Rather than coming to the county with her paradoxically quiet husband, she is now attached to a father capable to teaching her Monk Fist Style.  This certainly explains where Feng learned her art.  

Yet she did not teach Monk Fist to her students?  Instead her father conveniently dies at the hands of bandits and she is forced to innovate to avenge the family name. 


While the theme is a common one in martial arts legends, it still serves to introduce the vision of the fighting cranes that has been central to the development of martial arts in the Yongchun region.   

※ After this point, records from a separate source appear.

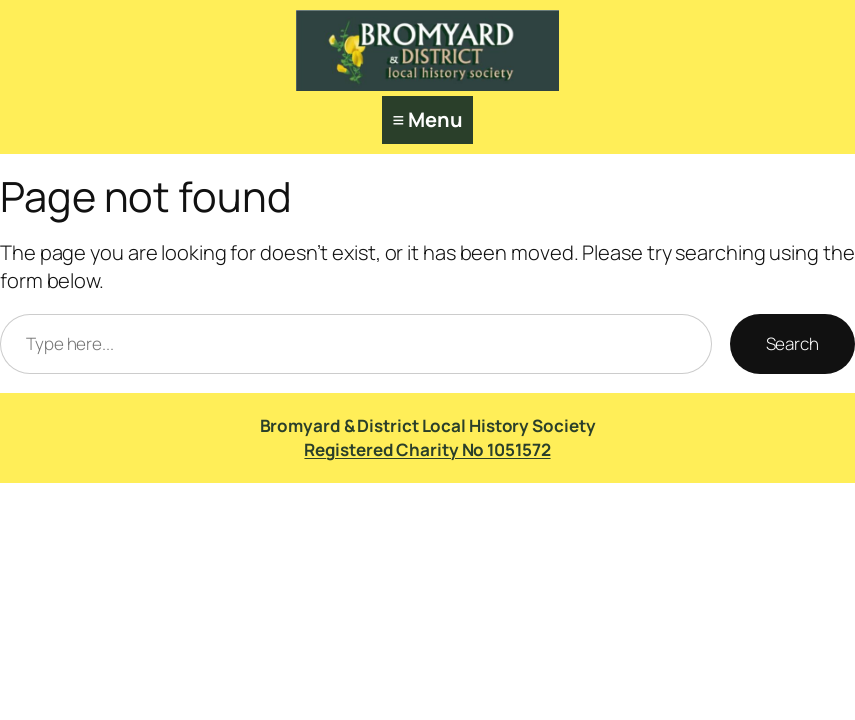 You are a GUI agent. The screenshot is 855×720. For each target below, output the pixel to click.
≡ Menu (427, 119)
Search (792, 343)
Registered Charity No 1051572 (427, 449) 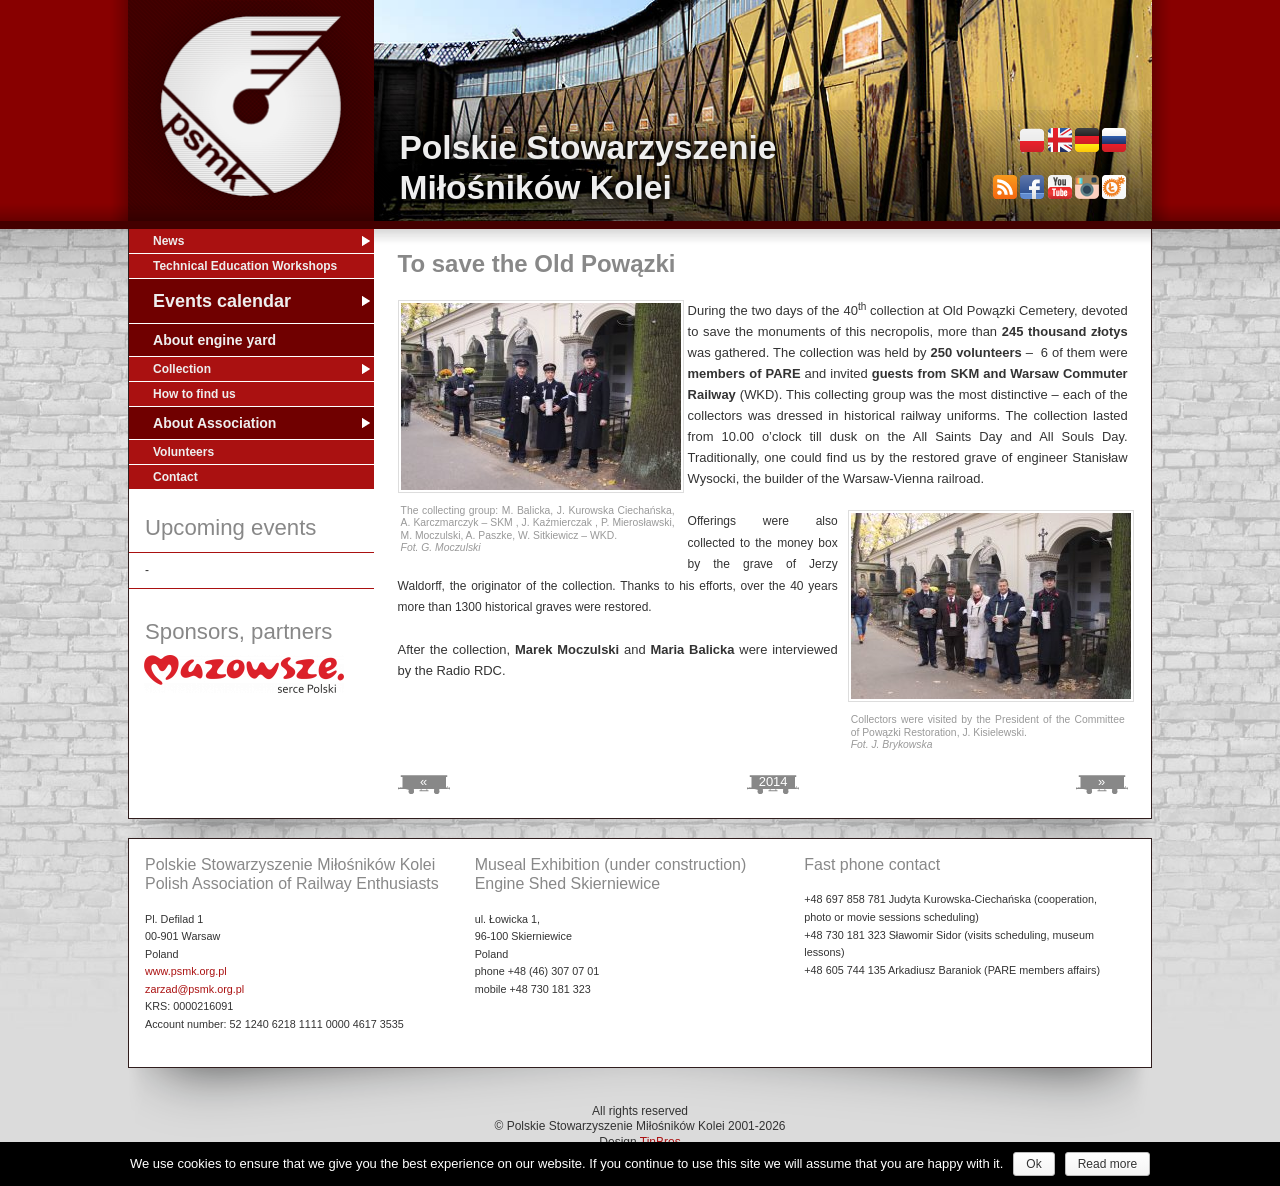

Further, Feng’s encounter with fighting cranes at her moment of greatest loss and despair shows an uncanny resemblance to Ng Mui’s later epiphany in the aftermath of the destruction of the Shaolin Temple. 


Of course this new account raises its own set of questions.  Did Feng use her new found martial prowess to carry out an act of bloody revenge?  And what of the missing husband?  Did she ever go on to marry? If not, why?  Lastly, who was Feng Zhonggong?  Given the abrupt start of the story it would appear that the Bubishi is only presenting a tantalizing fragment of what was once a longer narrative.


Current folklore, still in circulation among modern martial artists, has taken up each of these questions in turn.  It takes no great leap of imagination to see Fang Zhonggong as an escapee from the ruins of Shaolin.  This conclusion may even be implied in the 19th century fragment of the story that we still poses.  He is obviously not a monk as he has married and has a daughter.  Still, many lay Buddhists studied martial arts at Shaolin in both legend and fact.  This would certainly seem to explain how he learned Monk Fist style in the first place. 


His daughter’s use of the long pole in her attempt to scare off the noisy cranes is highly suggestive of the historic Shaolin pole fighting style.  Lastly, the Bubishi claims that Feng always taught that it was only through the cultivation of inner peace and harmony that true martial mastery could be achieved.  It also states that her ideas about this were handed down from the ancient past through her father and were not native to Fuzhou.


Modern readers have accepted this implied Shaolin connection without hesitation.  Ng Ho reports that in some versions of the story Feng Qiniang refuses to marry, becomes a Buddhist nun herself, and changes her name to Yongchun (Wing Chun in Cantonese).  In the end he concludes that from a folklore perspective “It is impossible to ascertain whether Fang Yongchun, Fang Qiniang and the nun Yongchun were one and the same person or three distinct individuals.”   I agree with this basic conclusion that the myth takes a single identity and reworks it into multiple stories.  To this list of overlapping stories we can also add the Abbess Ng Mui. 


Historically speaking, the faded memory of Ding, a real martial arts instructor in Yongchun Village, has inspired the foundation myths of both Wing Chun and White Crane, as well as the individual legends of the Yim Wing Chun, Fang Yongchun, Fang Qiniang, and most recently the Nun Yongchun or Ng Mui.  All four of these individuals probably represent different aspects of the same legendary figure.